[PROBLEM TO WORK ON]:
Please print, word for word, every line from the one that contains "2 Day Uganda Birding Safari" through the last line of the records, and nothing else.

Saved data entries:
———

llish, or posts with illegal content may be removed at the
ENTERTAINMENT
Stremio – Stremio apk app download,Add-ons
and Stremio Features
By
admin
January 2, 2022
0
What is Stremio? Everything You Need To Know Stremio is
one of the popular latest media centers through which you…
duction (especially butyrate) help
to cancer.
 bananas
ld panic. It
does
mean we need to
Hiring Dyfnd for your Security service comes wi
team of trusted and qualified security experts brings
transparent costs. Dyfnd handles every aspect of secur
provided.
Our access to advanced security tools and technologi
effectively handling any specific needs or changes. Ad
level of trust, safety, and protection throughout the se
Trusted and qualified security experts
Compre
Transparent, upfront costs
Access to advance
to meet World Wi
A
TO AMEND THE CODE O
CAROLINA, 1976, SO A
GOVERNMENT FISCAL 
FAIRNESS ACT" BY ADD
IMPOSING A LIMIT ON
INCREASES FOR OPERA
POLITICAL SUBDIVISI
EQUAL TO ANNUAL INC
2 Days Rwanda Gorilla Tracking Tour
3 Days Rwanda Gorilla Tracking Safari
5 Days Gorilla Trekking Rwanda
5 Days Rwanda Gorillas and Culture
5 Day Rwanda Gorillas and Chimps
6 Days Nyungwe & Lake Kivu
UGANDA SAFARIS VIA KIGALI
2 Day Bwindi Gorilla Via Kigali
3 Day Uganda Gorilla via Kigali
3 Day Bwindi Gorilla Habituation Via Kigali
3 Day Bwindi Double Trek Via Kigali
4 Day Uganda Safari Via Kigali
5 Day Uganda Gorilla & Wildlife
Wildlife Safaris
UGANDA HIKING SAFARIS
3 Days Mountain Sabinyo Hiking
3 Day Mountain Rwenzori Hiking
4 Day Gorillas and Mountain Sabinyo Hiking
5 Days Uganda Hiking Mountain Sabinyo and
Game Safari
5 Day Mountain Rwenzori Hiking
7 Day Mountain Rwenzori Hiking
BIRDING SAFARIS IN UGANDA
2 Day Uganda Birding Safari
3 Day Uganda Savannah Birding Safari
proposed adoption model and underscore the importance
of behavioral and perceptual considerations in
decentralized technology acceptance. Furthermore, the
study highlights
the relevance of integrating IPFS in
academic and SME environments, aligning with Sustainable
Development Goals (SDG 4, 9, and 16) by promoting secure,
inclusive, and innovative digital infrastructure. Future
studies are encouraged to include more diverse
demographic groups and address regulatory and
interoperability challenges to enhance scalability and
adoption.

———

[SOLUTION FOR THIS PROBLEM]:
2 Day Uganda Birding Safari
3 Day Uganda Savannah Birding Safari
proposed adoption model and underscore the importance
of behavioral and perceptual considerations in
decentralized technology acceptance. Furthermore, the
study highlights
the relevance of integrating IPFS in
academic and SME environments, aligning with Sustainable
Development Goals (SDG 4, 9, and 16) by promoting secure,
inclusive, and innovative digital infrastructure. Future
studies are encouraged to include more diverse
demographic groups and address regulatory and
interoperability challenges to enhance scalability and
adoption.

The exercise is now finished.